Israeli Prime Minister Binyamin Netanyahu last week also warned the Turkish government not to carry out ethnic cleansing of the Syrian Kurds and a Kurdish SDF official on Monday called upon Israel to intervene military.

“The State of Israel must work to put an end to this war that is killing women and children and expelling civilians from their homes,” the official wrote in a text message to Israeli media.

Chances Israel will militarily intervene or send weapons to the Kurds are extremely low, however.

The Israeli government has always been careful not to openly intervene in the Syrian war and limited itself to airstrikes on Iranian-related targets in Syria which formed a threat to Israel and sometimes aided anti-Assad rebel groups with ammunition and weapons for tactical reasons.

Israel and Jordan now reportedly asked the Trump Administration again to keep some US Special Forces in Syria but it’s fair to assume these forces will be kept in eastern Syria to prevent Iran from taking over the whole of the Syrian Iraqi border and to protect the Syrian oil fields.

The US has a long history of betrayal of the Kurdish nation of roughly 40 million people most of them living in Turkey, Iran, Iraq, and Syria.

The history of the largest betrayals goes back to 1975 when the US cut-off aid to the Kurdish Peshmerga militia who were fighting the regime of Saddam Hussein in Iraq.

During the First Gulf War in 1991, the Bush Administration encouraged the Kurds to rise up against Saddam Hussein but when they did the US failed to give them military aid. Thereafter the uprising was crushed by the army of Hussein sending thousands of Kurds into the mountains where they got stuck until Western countries created a no-fly zone in northern Iraq.

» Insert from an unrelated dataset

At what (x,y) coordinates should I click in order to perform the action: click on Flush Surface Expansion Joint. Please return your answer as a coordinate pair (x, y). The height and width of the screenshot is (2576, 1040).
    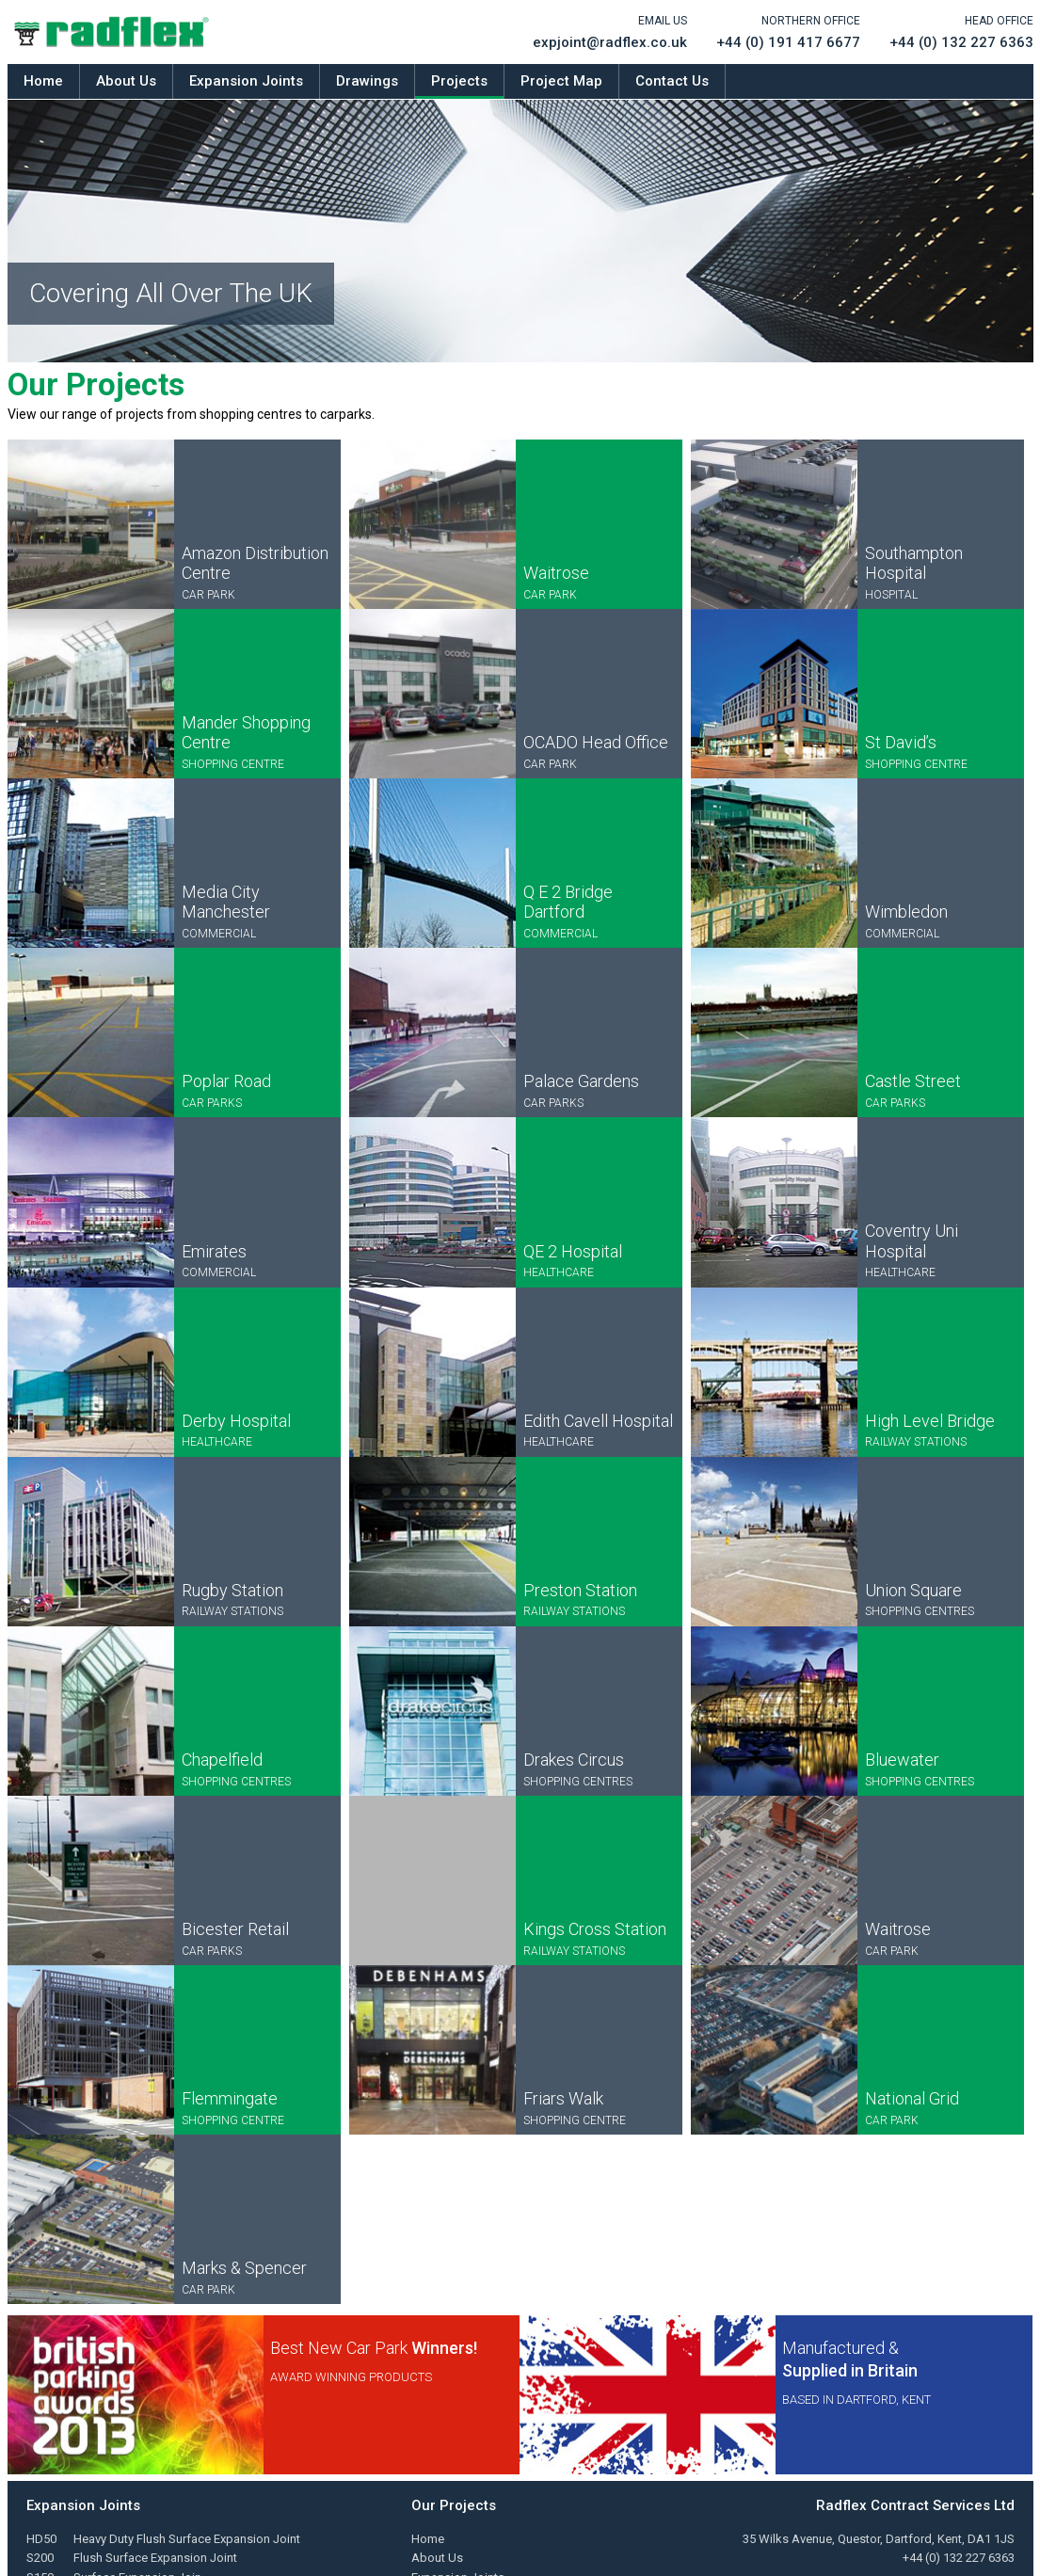
    Looking at the image, I should click on (155, 2558).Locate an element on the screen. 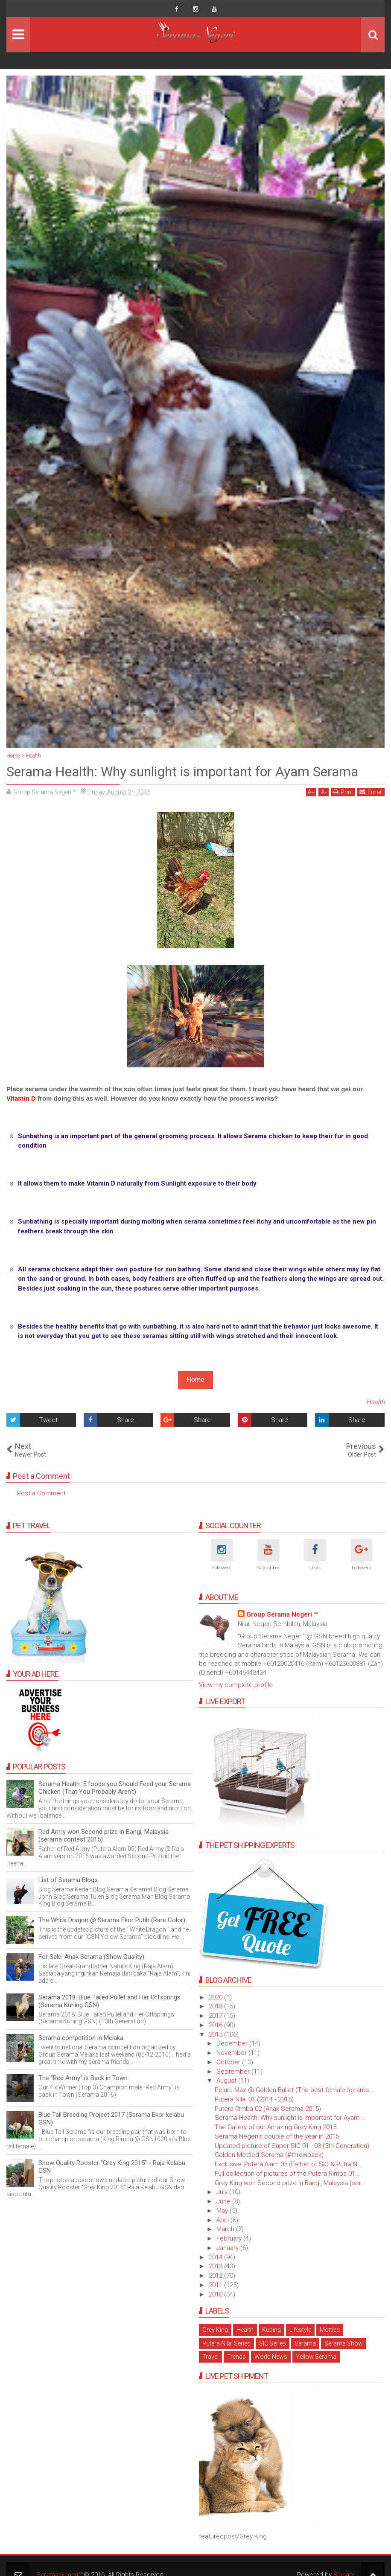  2011 is located at coordinates (216, 2285).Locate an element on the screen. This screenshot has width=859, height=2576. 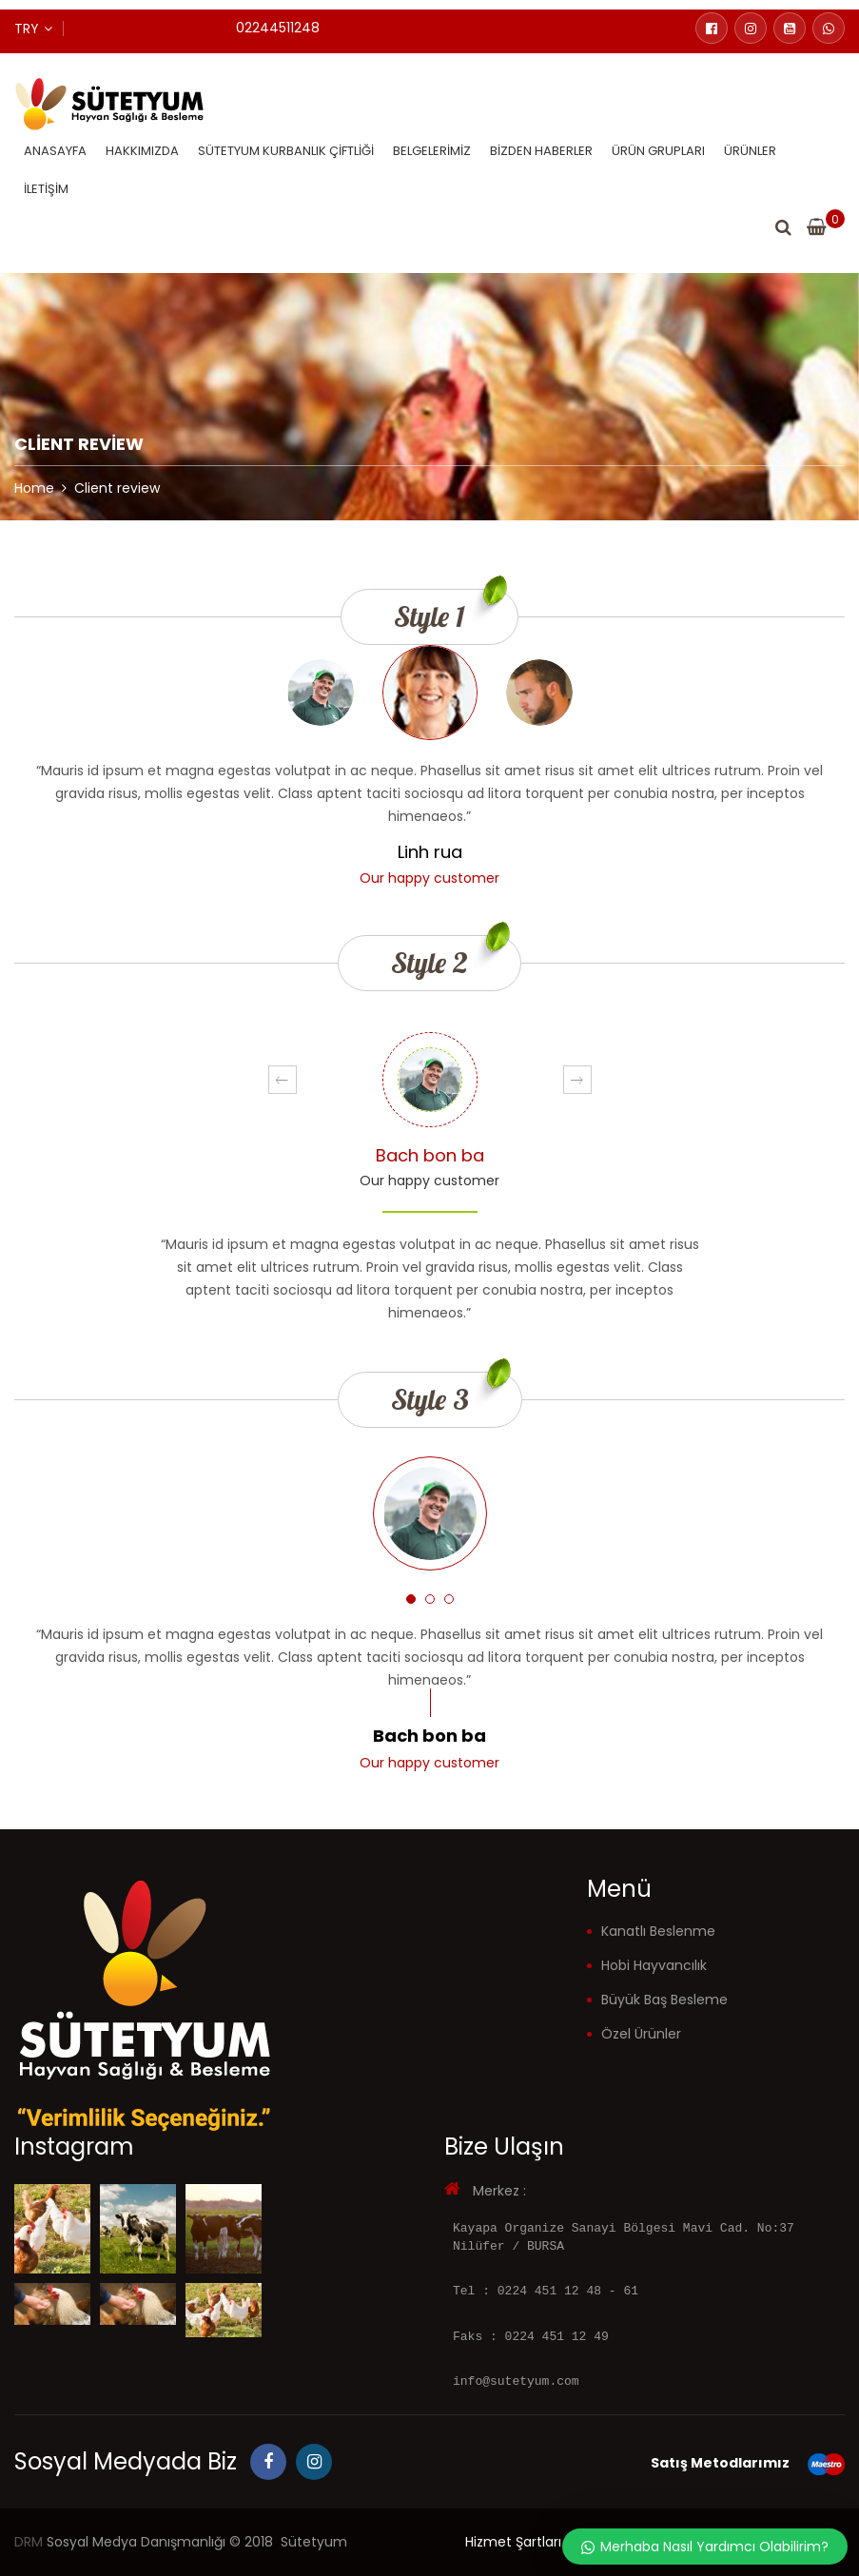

The US also allowed Turkey to launch massive crack-downs on its own Kurds which killed more than 40.000 of them many during the reign of Erdogan.

At the end of 2017, the Iraqi Kurds were again betrayed by the US after they supported the Peshmerga militia for years in the war against ISIS.

When 93 percent of the Iraqi Kurds voted for independence in a referendum, the Obama Administration choose the side of the Iraqi Government of Haider Abadi who issued an ultimatum to the Kurds and then shut down all border crossings before attacking Kurdish positions in northern Iraq.

‘We have only the mountains to trust in’ goes an old Kurdish saying.

“We sent our children with them to fight ISIS, and they abandoned us. Betrayal is hard to get over, and I hope we’ll remember this for the future,” a Syrian Kurdish shopkeeper toldThe Guardian.

Many of the 300.000 Syrian Kurds who abandoned their homes are now trying to reach Iraqi Kurdistan while in Rojava fighters of five different armies are now active in the dying autonomous Kurdish region in Syria.